Starting with the line that contains "Himalaya Salz", repeat each line exactly through the final line of the listing. No picture should appear in the copy.

BEGIN PROVIDED ENTRIES

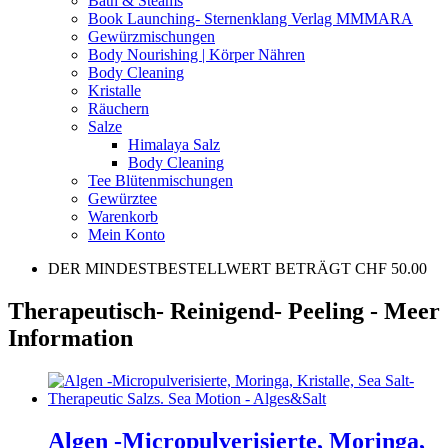
Bath & Steams
Book Launching- Sternenklang Verlag MMMARA
Gewürzmischungen
Body Nourishing | Körper Nähren
Body Cleaning
Kristalle
Räuchern
Salze
Himalaya Salz
Body Cleaning
Tee Blütenmischungen
Gewürztee
Warenkorb
Mein Konto
DER MINDESTBESTELLWERT BETRÄGT CHF 50.00
Therapeutisch- Reinigend- Peeling - Meer
Information
Algen -Micropulverisierte, Moringa,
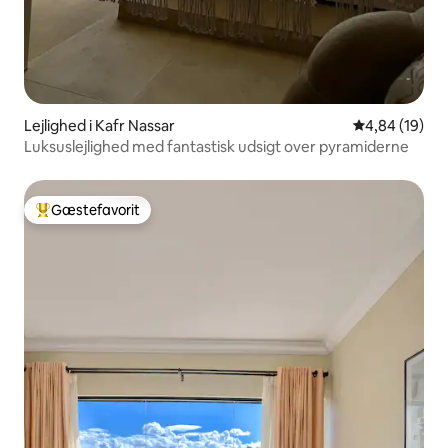
Lejlighed i Kafr Nassar
4,84 ud af 5 
4,84 (19)
Luksuslejlighed med fantastisk udsigt over pyramiderne
Gæstefavorit
Bedste gæstefavorit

END PROVIDED ENTRIES

◆ **RESPONSE TO THIS TASK**:
Himalaya Salz
Body Cleaning
Tee Blütenmischungen
Gewürztee
Warenkorb
Mein Konto
DER MINDESTBESTELLWERT BETRÄGT CHF 50.00
Therapeutisch- Reinigend- Peeling - Meer
Information
Algen -Micropulverisierte, Moringa,
Lejlighed i Kafr Nassar
4,84 ud af 5 
4,84 (19)
Luksuslejlighed med fantastisk udsigt over pyramiderne
Gæstefavorit
Bedste gæstefavorit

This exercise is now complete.